Всегда казалось, что менять сложившуюся жизнь очень трудно, как трудна всякая ломка. Но когда подала прошение об увольнении из школы, все оказалось очень просто и незамысловато: только уложиться да сесть в телегу.
Галина сидела на полу своей пустеющей комнаты перед раскрытой корзиной и укладывала белье, книги, открытки; оголенные стены смотрели пусто и сиротливо.
Страдная пора экзаменов, когда и ученики и она выбивались из сил, была позади. На экзамены приезжал земский начальник, выхоленный молодой человек, из местных дворян, с университетским значком. Он сквозь зубы цедил слова и все время, щурясь, чистил ногти.
Да, так же просто и легко, как будто переезжала всего с квартиры на квартиру. Вспомнила о своих безнадежных мыслях тогда ночью, о своем вдовстве... семеро ребят... и улыбнулась.
И баба, совавшая целковый, и старуха, что приводила сына, больного скверной болезнью, где-то беззлобно маячили, далеко и смутно.
Василий несколько раз входил, постоит, потопчется, вздохнет и опять уходит.
Влетела ласточка, торопливо облетела комнату два раза и прицепилась у потолка в углу, остро сложив крылышки, торопливо дыша и поворачивая головку. Потом, резко чирикнув, стрелой вылетела в окно.
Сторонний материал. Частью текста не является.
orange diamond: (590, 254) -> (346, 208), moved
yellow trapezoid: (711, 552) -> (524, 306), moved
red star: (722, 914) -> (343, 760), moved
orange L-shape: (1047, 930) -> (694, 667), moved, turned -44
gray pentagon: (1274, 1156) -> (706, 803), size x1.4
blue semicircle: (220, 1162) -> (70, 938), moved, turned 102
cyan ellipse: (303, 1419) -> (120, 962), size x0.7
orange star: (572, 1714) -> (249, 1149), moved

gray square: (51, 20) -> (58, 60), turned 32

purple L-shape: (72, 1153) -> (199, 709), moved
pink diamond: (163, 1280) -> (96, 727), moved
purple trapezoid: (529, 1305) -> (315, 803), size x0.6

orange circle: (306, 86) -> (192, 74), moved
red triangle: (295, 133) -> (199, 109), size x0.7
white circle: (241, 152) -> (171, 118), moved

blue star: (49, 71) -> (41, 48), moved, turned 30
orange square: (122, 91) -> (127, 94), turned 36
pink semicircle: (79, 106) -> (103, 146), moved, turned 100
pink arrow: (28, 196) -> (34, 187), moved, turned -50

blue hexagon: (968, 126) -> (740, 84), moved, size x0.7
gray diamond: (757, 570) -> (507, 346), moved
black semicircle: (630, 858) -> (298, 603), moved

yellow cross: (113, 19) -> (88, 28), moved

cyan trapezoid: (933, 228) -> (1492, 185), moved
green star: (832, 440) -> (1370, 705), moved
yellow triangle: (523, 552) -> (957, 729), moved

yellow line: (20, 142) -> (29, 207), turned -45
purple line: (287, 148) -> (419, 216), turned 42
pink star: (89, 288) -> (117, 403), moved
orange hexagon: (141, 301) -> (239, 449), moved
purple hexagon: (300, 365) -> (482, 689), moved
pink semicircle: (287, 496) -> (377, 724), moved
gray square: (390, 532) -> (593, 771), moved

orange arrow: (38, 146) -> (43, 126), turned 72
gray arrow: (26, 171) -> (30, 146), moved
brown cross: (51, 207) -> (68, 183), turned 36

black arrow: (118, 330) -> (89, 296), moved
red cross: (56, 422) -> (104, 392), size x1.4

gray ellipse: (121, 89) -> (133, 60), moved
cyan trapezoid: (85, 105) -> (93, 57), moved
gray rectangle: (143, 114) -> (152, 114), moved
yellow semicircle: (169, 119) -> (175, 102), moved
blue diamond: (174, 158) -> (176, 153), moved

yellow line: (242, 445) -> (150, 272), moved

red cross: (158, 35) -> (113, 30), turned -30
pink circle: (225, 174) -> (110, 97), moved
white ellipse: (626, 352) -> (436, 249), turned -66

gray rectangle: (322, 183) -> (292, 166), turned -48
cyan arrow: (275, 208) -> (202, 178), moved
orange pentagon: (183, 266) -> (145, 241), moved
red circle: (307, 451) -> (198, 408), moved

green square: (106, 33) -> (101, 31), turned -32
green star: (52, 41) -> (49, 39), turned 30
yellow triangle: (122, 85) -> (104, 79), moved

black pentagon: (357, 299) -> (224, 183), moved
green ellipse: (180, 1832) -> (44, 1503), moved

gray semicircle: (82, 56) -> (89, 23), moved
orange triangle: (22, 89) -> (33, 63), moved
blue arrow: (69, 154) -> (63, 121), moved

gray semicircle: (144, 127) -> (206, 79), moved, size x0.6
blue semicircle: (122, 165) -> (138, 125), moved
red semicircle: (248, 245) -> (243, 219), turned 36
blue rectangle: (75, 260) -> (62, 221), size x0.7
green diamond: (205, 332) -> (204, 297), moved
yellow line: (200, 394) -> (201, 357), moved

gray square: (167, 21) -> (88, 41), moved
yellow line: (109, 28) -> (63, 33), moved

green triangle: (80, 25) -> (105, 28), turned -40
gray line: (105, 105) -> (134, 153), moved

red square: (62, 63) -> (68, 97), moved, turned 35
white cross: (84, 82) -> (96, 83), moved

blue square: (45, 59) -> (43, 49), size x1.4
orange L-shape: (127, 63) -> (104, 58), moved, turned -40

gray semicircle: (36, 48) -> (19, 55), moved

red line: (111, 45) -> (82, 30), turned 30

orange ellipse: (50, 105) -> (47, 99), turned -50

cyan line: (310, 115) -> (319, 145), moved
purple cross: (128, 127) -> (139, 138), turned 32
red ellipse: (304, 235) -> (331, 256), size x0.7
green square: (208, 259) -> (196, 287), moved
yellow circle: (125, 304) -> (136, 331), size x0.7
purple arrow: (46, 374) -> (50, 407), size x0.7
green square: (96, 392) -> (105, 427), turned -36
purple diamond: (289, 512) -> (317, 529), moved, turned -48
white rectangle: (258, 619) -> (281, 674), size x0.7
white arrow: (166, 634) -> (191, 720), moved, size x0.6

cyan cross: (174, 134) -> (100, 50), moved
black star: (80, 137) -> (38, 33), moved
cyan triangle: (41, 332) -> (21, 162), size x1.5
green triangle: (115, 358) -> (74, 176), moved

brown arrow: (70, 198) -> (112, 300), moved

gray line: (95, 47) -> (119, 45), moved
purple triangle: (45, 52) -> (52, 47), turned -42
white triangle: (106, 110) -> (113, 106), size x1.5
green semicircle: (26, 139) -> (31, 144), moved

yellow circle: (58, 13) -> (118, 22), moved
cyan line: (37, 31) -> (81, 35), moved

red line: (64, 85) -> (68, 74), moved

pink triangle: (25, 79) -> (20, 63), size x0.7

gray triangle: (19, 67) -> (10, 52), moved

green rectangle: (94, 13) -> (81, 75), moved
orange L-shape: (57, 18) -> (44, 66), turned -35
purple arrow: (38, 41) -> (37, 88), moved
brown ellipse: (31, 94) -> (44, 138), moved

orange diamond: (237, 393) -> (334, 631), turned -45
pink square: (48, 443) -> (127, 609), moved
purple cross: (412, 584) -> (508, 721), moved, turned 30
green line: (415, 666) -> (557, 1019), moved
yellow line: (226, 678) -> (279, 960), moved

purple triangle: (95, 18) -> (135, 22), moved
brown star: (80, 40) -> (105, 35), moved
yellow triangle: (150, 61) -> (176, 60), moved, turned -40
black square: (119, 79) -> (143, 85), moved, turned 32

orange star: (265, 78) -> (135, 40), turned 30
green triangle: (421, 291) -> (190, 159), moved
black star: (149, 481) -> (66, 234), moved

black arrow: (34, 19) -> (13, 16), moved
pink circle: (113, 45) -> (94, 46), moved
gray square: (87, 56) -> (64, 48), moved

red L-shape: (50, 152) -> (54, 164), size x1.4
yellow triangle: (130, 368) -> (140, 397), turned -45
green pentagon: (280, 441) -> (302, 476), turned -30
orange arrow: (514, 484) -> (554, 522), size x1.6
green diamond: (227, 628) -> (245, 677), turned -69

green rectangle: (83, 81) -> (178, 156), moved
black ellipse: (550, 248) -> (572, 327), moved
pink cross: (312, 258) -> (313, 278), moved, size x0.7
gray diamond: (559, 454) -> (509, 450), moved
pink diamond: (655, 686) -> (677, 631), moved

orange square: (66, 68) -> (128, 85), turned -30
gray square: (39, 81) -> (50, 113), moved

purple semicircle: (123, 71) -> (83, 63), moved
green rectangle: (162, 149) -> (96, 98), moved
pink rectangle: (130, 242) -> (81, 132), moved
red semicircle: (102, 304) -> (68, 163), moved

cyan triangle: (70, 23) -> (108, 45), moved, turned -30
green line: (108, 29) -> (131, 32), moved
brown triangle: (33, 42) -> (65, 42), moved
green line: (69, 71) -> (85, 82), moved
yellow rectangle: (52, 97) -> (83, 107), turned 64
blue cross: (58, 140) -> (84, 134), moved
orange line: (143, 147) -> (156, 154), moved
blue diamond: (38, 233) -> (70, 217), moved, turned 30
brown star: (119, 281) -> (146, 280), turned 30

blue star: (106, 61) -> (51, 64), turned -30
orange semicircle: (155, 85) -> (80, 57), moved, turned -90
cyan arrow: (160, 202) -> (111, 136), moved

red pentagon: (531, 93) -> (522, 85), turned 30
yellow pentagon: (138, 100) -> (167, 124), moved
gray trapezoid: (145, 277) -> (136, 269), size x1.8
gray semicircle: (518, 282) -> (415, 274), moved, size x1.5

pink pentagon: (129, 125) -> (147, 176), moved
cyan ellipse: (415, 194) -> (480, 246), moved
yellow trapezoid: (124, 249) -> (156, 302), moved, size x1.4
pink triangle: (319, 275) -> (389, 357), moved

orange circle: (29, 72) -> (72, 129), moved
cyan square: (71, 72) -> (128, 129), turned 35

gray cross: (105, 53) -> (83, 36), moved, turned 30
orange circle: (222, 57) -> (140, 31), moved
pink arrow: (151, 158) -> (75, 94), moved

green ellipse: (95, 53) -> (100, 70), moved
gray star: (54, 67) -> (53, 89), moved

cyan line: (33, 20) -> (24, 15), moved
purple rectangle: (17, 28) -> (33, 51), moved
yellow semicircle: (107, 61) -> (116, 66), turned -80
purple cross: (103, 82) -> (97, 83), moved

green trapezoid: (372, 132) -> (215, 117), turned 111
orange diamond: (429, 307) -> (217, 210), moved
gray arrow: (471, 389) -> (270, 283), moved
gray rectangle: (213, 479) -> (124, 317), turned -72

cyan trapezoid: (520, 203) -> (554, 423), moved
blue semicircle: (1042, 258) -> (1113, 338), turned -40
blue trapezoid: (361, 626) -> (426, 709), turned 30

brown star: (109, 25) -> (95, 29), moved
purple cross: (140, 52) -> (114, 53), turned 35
А в окно глядела яркая зелень молодого лета. Горласто кричали петухи, разговаривали куры. Далеко за деревней тарахтела пустая телега.
Вот укладывается она, одна, как жила одна. И на минутку защемило сердце.
Опять влетела касаточка, на секунду прицепилась к стене и опять вылетела. И тот же сверкающий день, куриные разговоры, голубеющий вдали лес; воробьи разоряются, и снова почему-то легко и радостно.
Пришла Федосьюшка и стала помогать, ненужно тыча вещи то в тот, то в другой угол корзины.
— Да нет, не нужно, Федосьюшка, не нужно, это не сюда.
А Федосьюшка попросит то коробочку из-под зубного порошка, то пустую скляночку из-под лекарства, то старенький платочек, то лоскуток.
И хоть пустяки все это, а все-таки неприятно, как она внимательными глазами следит, что бы еще выпросить.
Набились и другие бабы. И хоть не просят, но следят глазами, ждут, чтоб подарила то или другое.
Через два дня отъезд. Василий приготовил подводу.
Утром над избами только показалось солнце, слышны под окном ребячьи голоса, — ребятишки, как воробьи, по всякому поводу слетаются.
Василий стал выносить вещи. Пришла Федосьюшка, выпросить-то уж больше нечего, — ну, ничего, принесла подорожничков.
На улице перед крыльцом шум, голоса, перекоряются:
— Ты чего за грудки-то хватаешь?
— А ты не трожь. Просили тебя?
— Пусти!
— Я те задом наперед поверну гляделки.
— Повернул такой, да на третий день сдох.
И голос Василия:
— Чего суесся не в свое, Ипат. Тебя не звали, ну и поворачивай оглобли.